◆ Description of the task ◆
Every line in the listing below from the one with "Gülşen'in 50 bin" through the one with "fakturor@rsif.se" is to be reproduced exactly, both ends included; leave out the rest.

◆ Extracted material ◆
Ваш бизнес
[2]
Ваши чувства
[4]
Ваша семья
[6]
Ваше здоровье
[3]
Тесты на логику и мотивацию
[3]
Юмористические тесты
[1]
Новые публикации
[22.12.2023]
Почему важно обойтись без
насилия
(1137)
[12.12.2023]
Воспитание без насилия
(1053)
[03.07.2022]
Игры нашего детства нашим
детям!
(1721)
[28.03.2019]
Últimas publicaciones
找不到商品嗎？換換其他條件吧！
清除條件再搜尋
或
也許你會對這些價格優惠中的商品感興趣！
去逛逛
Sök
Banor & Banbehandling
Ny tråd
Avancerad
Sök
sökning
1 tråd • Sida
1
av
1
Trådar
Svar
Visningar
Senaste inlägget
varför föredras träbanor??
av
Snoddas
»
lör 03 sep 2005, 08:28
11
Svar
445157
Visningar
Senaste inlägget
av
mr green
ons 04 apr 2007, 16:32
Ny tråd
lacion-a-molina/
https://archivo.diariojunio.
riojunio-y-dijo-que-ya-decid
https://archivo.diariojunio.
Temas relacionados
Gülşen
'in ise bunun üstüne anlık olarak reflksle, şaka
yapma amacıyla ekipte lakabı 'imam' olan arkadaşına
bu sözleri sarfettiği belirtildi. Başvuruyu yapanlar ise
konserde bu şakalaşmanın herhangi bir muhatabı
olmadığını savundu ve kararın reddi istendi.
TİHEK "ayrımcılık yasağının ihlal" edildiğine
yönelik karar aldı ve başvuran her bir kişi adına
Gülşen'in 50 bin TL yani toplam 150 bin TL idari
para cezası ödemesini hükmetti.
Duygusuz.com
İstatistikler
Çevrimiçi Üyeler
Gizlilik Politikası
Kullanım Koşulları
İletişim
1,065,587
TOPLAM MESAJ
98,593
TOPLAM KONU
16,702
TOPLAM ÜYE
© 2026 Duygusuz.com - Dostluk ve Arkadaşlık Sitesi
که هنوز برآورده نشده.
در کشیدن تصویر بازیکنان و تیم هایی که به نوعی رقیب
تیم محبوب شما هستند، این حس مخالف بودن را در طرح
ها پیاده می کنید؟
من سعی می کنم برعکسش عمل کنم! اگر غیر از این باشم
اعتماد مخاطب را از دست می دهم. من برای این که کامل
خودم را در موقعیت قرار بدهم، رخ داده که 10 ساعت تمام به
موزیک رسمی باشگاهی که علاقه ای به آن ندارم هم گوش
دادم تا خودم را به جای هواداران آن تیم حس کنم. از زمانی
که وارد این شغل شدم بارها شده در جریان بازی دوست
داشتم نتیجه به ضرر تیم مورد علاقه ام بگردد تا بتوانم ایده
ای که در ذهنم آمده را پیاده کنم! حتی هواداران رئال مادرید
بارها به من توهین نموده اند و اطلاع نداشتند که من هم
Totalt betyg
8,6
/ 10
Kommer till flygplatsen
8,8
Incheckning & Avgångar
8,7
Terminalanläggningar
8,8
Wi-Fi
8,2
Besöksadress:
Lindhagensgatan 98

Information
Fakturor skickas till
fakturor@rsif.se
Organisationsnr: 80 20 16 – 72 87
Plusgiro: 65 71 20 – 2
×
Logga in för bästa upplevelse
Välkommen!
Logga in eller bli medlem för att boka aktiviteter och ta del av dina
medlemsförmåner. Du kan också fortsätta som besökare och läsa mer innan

◆ Your response ◆
Gülşen'in 50 bin TL yani toplam 150 bin TL idari
para cezası ödemesini hükmetti.
Duygusuz.com
İstatistikler
Çevrimiçi Üyeler
Gizlilik Politikası
Kullanım Koşulları
İletişim
1,065,587
TOPLAM MESAJ
98,593
TOPLAM KONU
16,702
TOPLAM ÜYE
© 2026 Duygusuz.com - Dostluk ve Arkadaşlık Sitesi
که هنوز برآورده نشده.
در کشیدن تصویر بازیکنان و تیم هایی که به نوعی رقیب
تیم محبوب شما هستند، این حس مخالف بودن را در طرح
ها پیاده می کنید؟
من سعی می کنم برعکسش عمل کنم! اگر غیر از این باشم
اعتماد مخاطب را از دست می دهم. من برای این که کامل
خودم را در موقعیت قرار بدهم، رخ داده که 10 ساعت تمام به
موزیک رسمی باشگاهی که علاقه ای به آن ندارم هم گوش
دادم تا خودم را به جای هواداران آن تیم حس کنم. از زمانی
که وارد این شغل شدم بارها شده در جریان بازی دوست
داشتم نتیجه به ضرر تیم مورد علاقه ام بگردد تا بتوانم ایده
ای که در ذهنم آمده را پیاده کنم! حتی هواداران رئال مادرید
بارها به من توهین نموده اند و اطلاع نداشتند که من هم
Totalt betyg
8,6
/ 10
Kommer till flygplatsen
8,8
Incheckning & Avgångar
8,7
Terminalanläggningar
8,8
Wi-Fi
8,2
Besöksadress:
Lindhagensgatan 98

Information
Fakturor skickas till
fakturor@rsif.se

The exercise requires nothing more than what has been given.